(Beginning of DATA FOR THE TASK)

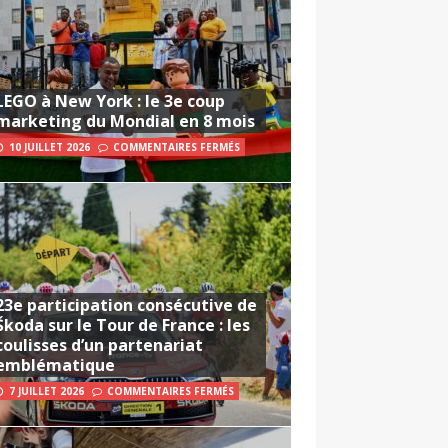
LEGO à New York : le 3e coup
marketing du Mondial en 8 mois
10 JUILLET 2026
COMMENTAIRES FERMÉS
23e participation consécutive de
Škoda sur le Tour de France : les
coulisses d’un partenariat
emblématique
7 JUILLET 2026
COMMENTAIRES FERMÉS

(End of DATA FOR THE TASK)

• _REQUIRED ACTION_:
Each line above should be written out again exactly, without any image.

• _ANSWER TO THIS EXERCISE_:
LEGO à New York : le 3e coup
marketing du Mondial en 8 mois
10 JUILLET 2026
COMMENTAIRES FERMÉS
23e participation consécutive de
Škoda sur le Tour de France : les
coulisses d’un partenariat
emblématique
7 JUILLET 2026
COMMENTAIRES FERMÉS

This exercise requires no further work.